Take a look at example files provided. All options should be self-explanatory.

4. Variables CSV-file
=====================

Variables file (name of the file is defined in configuration file) is a comma separated (CSV) file.
Columns are defined as follows:

Column 0: Variable name (alphanumeric string)
Column 1: Variable initial value (float)
Column 2: Variable minimum value (float)
Column 3: Variable maximum value (float)
Column 4: Perturbation "ck" for the last iteration (float)
Column 5: Relative apply factor "Rk" for the last iteration (float)
Column 6: For simulation mode, this defines the ELO decrease for point x = (+/-) 100 compared to point x = 0 (optimum) (float).

Notes: 
- When ck is defined for the last iteration and the number of iterations is known,
  it's easy to derive a value for c.
- When ck and Rk are defined for the last iterations, it's easy to derive ak for the last iteration.
  Based on that we can derive value for a.

5. Getting Started
==================

- Install Perl. 
    On Windows: Download and install Stawberry Perl (http://strawberryperl.com/).
    On UNIX/Linux: It's part of the default installation. So you can skip this step.

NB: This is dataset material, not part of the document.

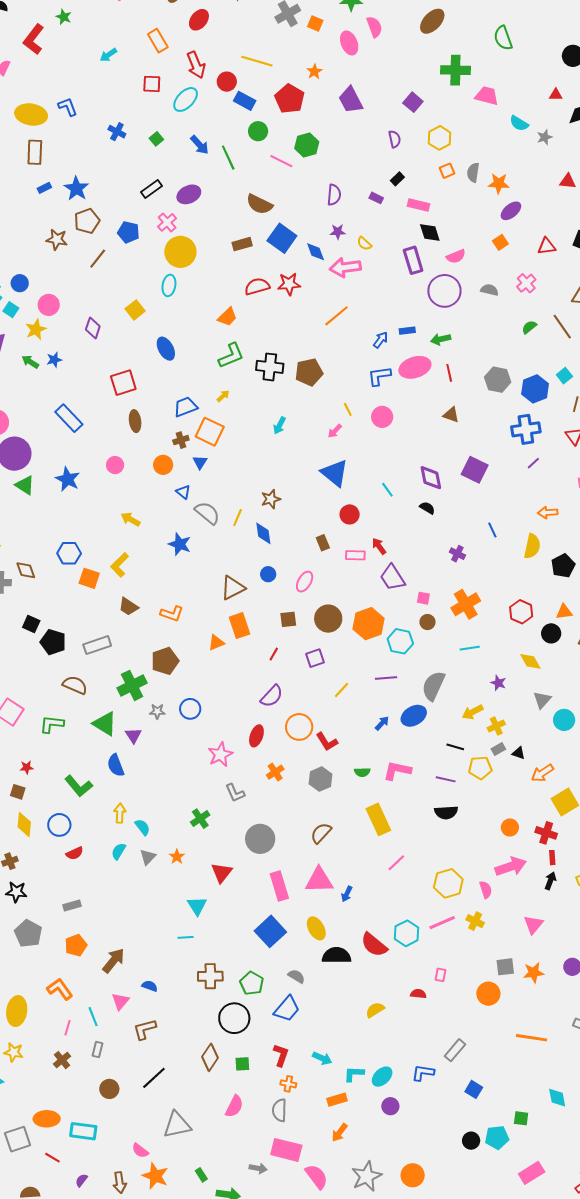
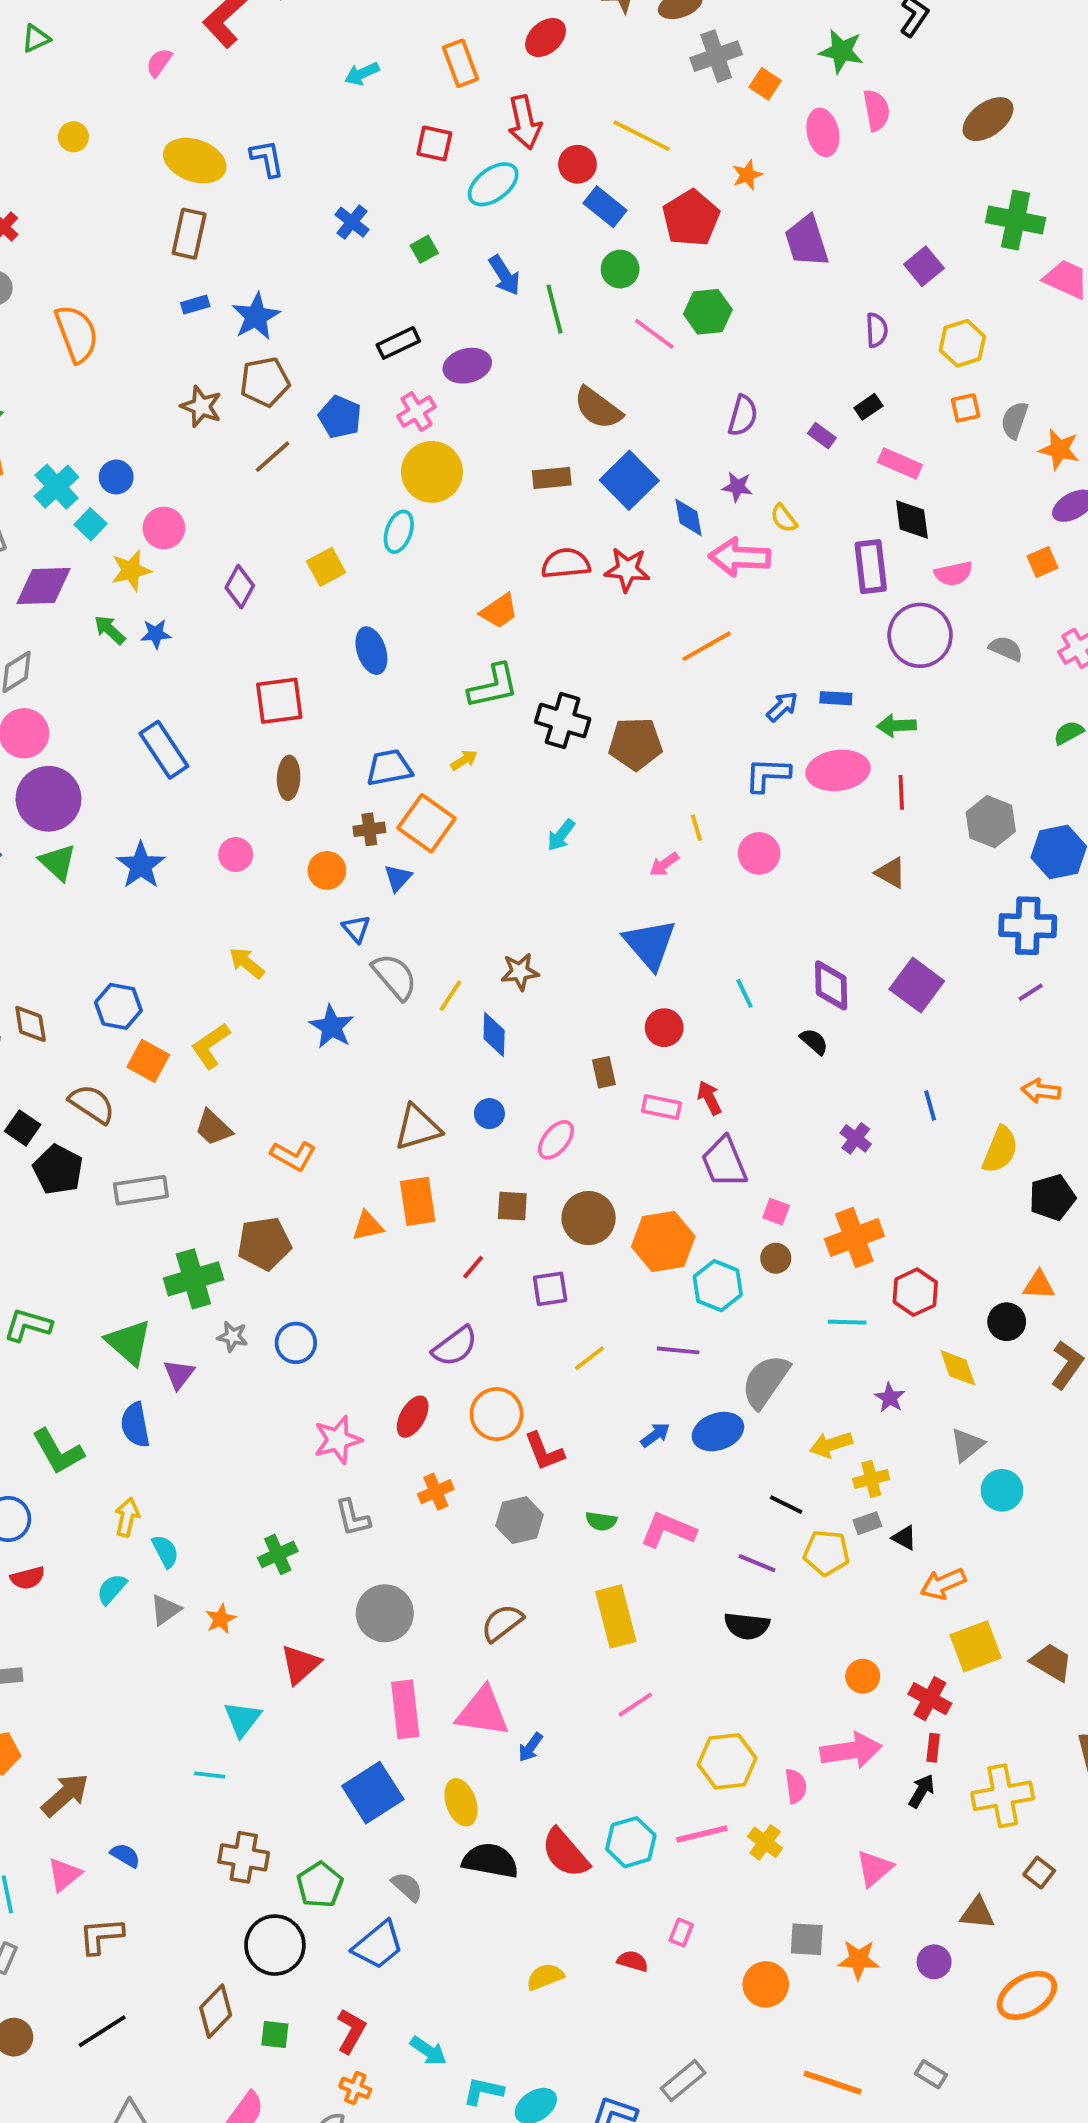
red hexagon: (521, 612) -> (915, 1292), moved
brown semicircle: (75, 685) -> (92, 1104), moved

- Install the following Perl Packages: Config::Tiny, Text::CSV, Math::Round.
    On Windows: Open Command Prompt. Type: "cpan". Type: "install Config::Tiny". Type: "install Text::CSV". Type: "install Math::Round"
    On Debian/Ubuntu Linux: Type: sudo apt-get install libconfig-tiny-perl libtext-csv-perl libmath-round-perl
    On other UNIX/Linux systems: Please consult the documentation of relevant package management software.

- Modify stockfish to make parameters available via UCI. Copy the modified stockfish in the same directory with the script.
- Create a config file (just modify 'aggr.conf' slightly) and variable file (just modify 'aggr.var' and add more lines)
- Kick off the tuning by executing: spsa.pl [configFile]

6. Practical Guidelines
=======================

To tune SPSA, see the Semiautomatic Tuning method by Spall introduced in his book
[Introduction to Stochastic Search and Optimization (ISSO)](http://jhuapl.edu/ISSO/).
There are 3 main knobs, the two gain sequences (_a_ and _c_), and the perturbation distribution, delta.
Delta is best chosen as Bernoulli (+/- 1), as that is asymptotically optimal (it must not be Normal or Uniform, see ISSO).
There are rules about the properties of the gain sequences. The standard form works well, and follows the forms:

```
a(k) = a / (k + 1 + A) ^ alpha
c(k) = c / (k + 1) ^ gamma
```

Here, the values alpha and gamma are tied together, asymptotically optimal are _alpha_ = 1 and _gamma_ = 1/6,
but the values _alpha_ = .602 and _gamma_ = .101 work well for finite cases.
_A_ should be about 10% of the total iterations, and _c_ should be approximately the standard error
of the loss function in question.
_a_ is the most volatile parameter, and must be tuned carefully. In general, one should pick _a_
(by picking _R_) such that the first step is not too large so as to send the algorithm in the wrong direction.

To be able to successfully use SPSA for tuning, one needs to determine good values for coefficients ck and Rk.
In most cases, it's impossible to determine ideal values. 
For evaluation related parameters, we've had success with the following values:
Rk for the last iteration (CSV-file, column 5): 0.002
ck for the last iteration (CSV-file, column 4): 4 centipawns (= 8 in Stockfish's internal scale)

However if parameter is very insensitive ELO-wise, one needs to use a larger value for ck.
Also if one has even some sort of idea about the ELO-sensitivity of the parameter and how far
from optimum it might be at maximum, one can use the built-in simulator, to discover good values
for Rk and ck.
See files 'simul_1var.conf' and 'simul_1var.var' as an example.